# Just joined the Handcrafted Soapmakers Guild...



## AshleyR (Mar 15, 2009)

I'm taking advantage of the Self Employment Program here in Canada (same thing Lindy did!) and beginning the process of opening my own business. It'll be awhile yet (I have just completed the paperwork to get accepted to the program and am still waiting to hear if I've been approved). 

Anyway, I just joined the Handcrafted Soapmakers Guild. I have seen the logo on other soapmakers' websites and do believe it adds credibility to your business. I'm really excited to check it out!

I haven't gotten any information in my email about it yet, so I thought I'd come here and ask others who are members what they like about it. I love that people/businesses can easily search for soapmakers in their area. Luckily there aren't all that many of us in Canada, and so I think having a link on their site can be really beneficial to us, since the list of soapmakers here is not that big. 

I'm curious though, does the Soapmakers Guild advertise quite a bit? I was mostly interested in getting the logo for my website, but am also wondering if having a membership will help advertise my business more. Do you know of any magazines that they actually advertise in?
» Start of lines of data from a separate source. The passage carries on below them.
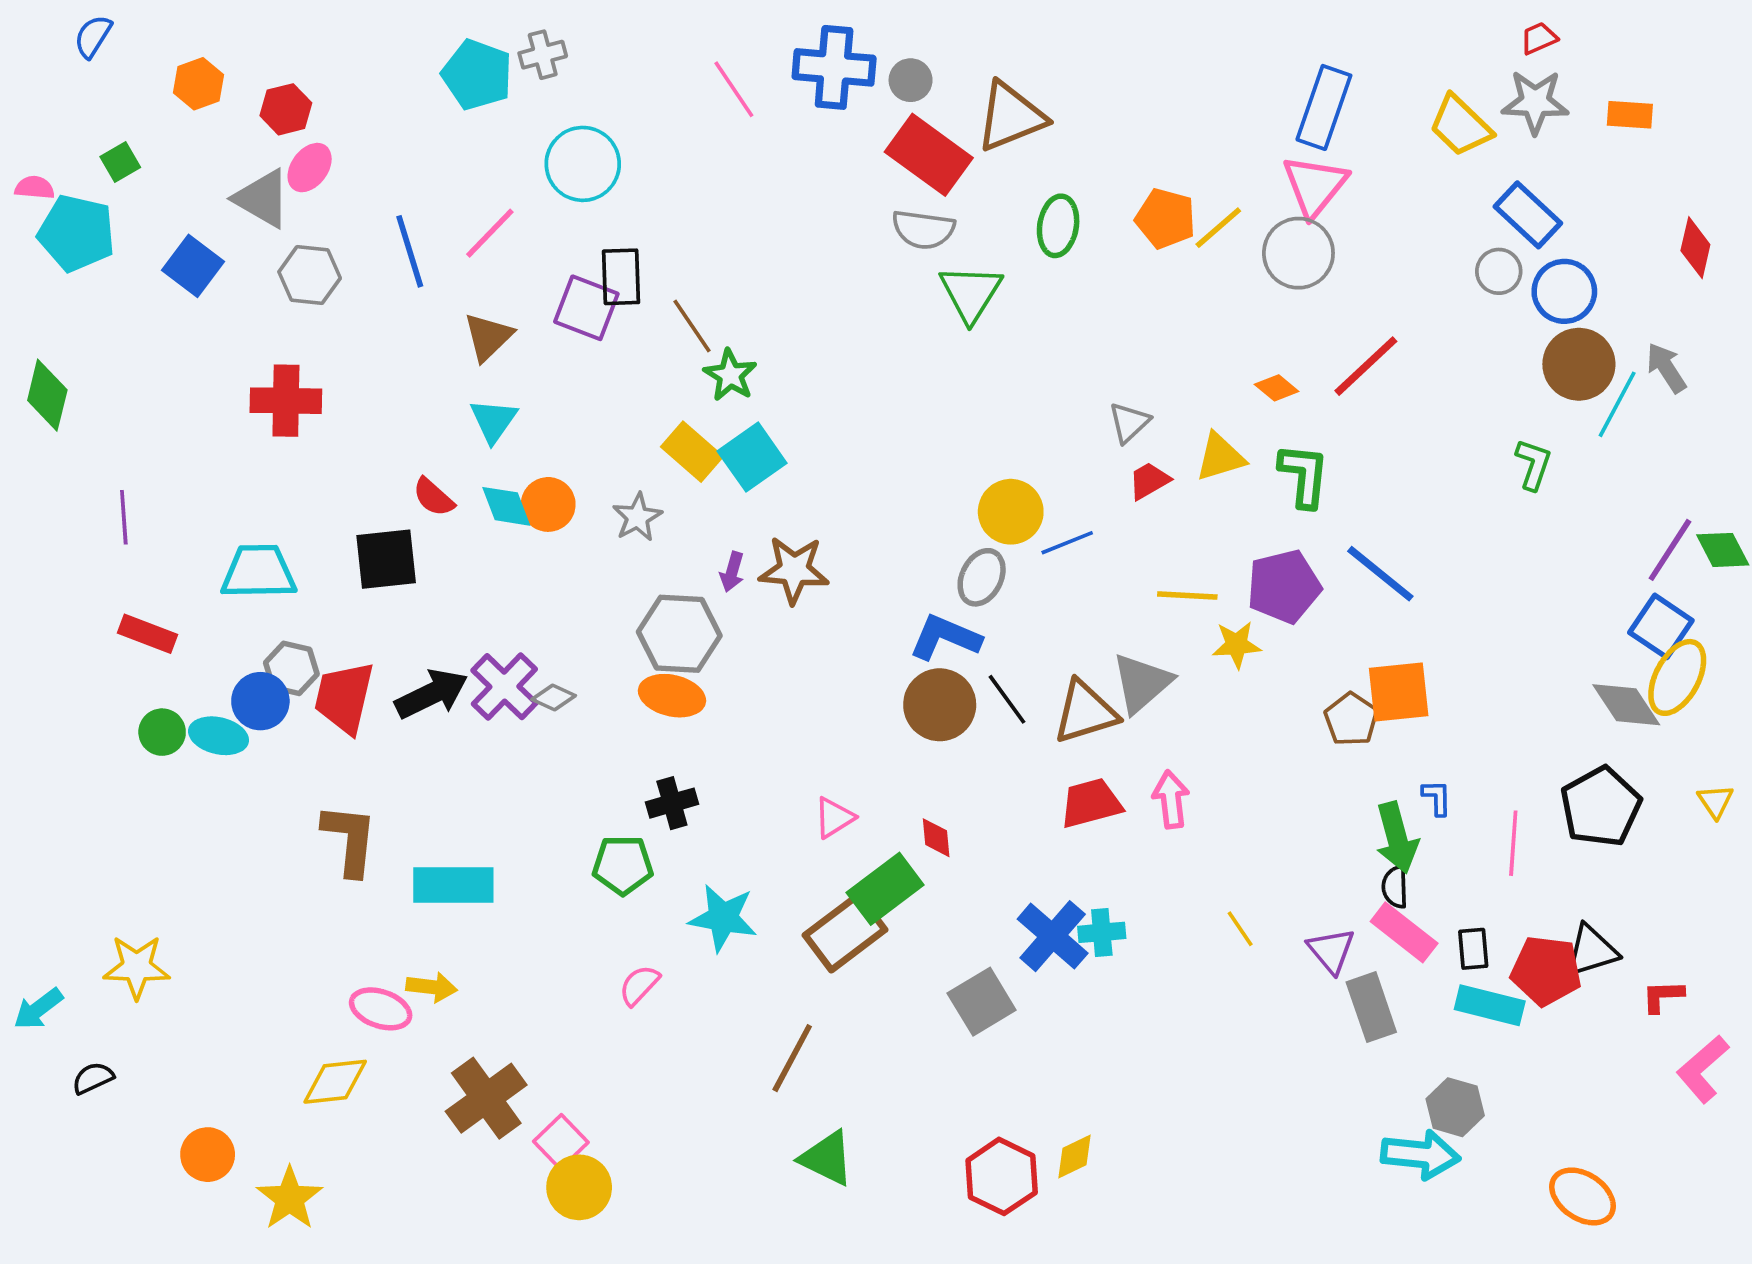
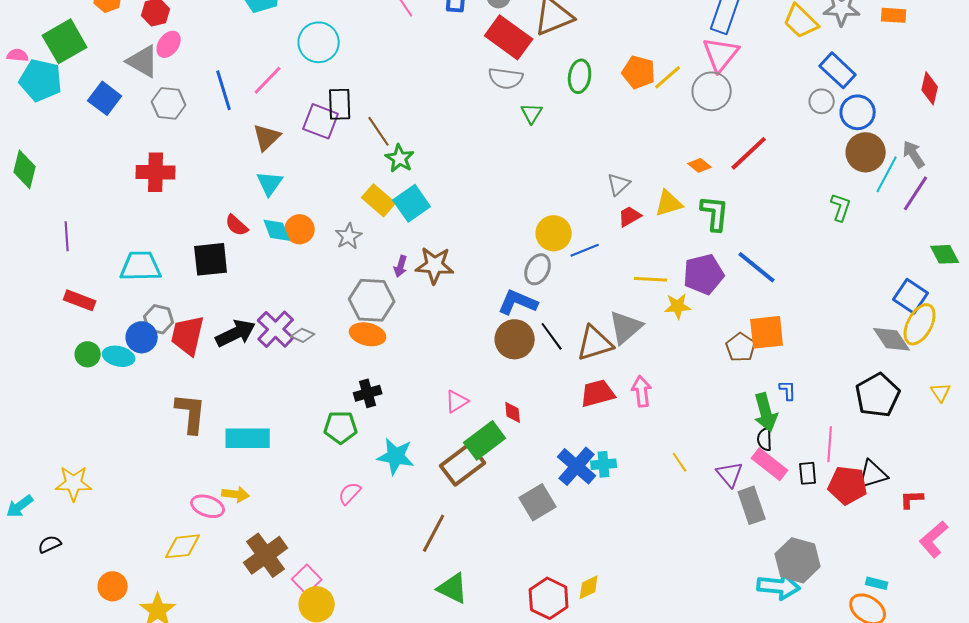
green square: (120, 162) -> (65, 41), size x2.0
green triangle: (971, 293) -> (532, 113), size x0.6
purple line: (1670, 550) -> (916, 193), moved
pink line: (1513, 843) -> (830, 444), moved
cyan rectangle: (1490, 1005) -> (877, 583), moved, size x0.6
gray hexagon: (1455, 1107) -> (798, 560), size x1.4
What are the other benefits of having a membership with them?

Thanks guys!  I'm really excited about this. My website is almost there - but I can't do much until I go through this program. It'll be months before I can actually sell yet...


----------



## smellitlikeitissoaps (Mar 15, 2009)

INSURANCE! I have the membership for the product liability insurance :wink:


----------



## AshleyR (Mar 15, 2009)

smellitlikeitissoaps said:
			
		

> INSURANCE! I have the membership for the product liability insurance :wink:



Lucky! I live in Canada though and they don't offer the insurance for Canadian memberships.


----------



## Lindy (Mar 15, 2009)

Ashley - I feel that the membership adds credibility for us & I have the logo on my website.  Aquarius offers 10% for HSMG members on all their products.  Something else you should check into is the PST for Ontario.  Here in BC if you are a PST registrant and the product you are buying is for the manufacture of your product you are PST exempt - if you are not a PST registrant then you can`t claim any of the PST back on your taxes which is why I became a tax registrant.

I don`t know if HSMG does any advertising or not quite frankly.  When you get to the Business Plan stage of your program make sure to list your guild membership.


----------



## jcandleattic (Mar 16, 2009)

I've gone to the website, but not sure I want to join until I read the magazine or whatever. 
I requested a copy MONTHS ago, and again about 4 weeks ago, and still have received nothing- 

Sounds like a good resource though.


----------



## Guest (Apr 16, 2009)

Have you heard anything yet Ashley? I am thinking about joining too .I would think they must have a lot of good stuff to read in their forums etc.


----------



## AshleyR (Apr 17, 2009)

Kitn said:
			
		

> Have you heard anything yet Ashley? I am thinking about joining too .I would think they must have a lot of good stuff to read in their forums etc.



Yep I heard back from them a few days after this (should have done an update!)

The forums there are not that busy. Honestly, I haven't really used them at all! :\


----------



## rubato456 (Oct 8, 2009)

i just joined hcsmg too! i see they are having their 2010 conference in denver! my parents live in boulder which is about an hour from denver....i could go to the conference and then see mom and dad! awesome!


----------



## SilverMaple (Oct 8, 2009)

I want to go to the Conference, but it's just not in my budget and it's at the wrong time of the year!!

I ordered my sample magazine and had it within 2 weeks.  Have you called about it?  Maybe they don't have any extra until the new issue comes out??


----------



## rubato456 (Oct 8, 2009)

they have a payment plan for the conference, you can make monthly payments until feb 2010. i'm anxious to get my membership # so i can start doing this....i've not gotten anything back from tuhem yet


----------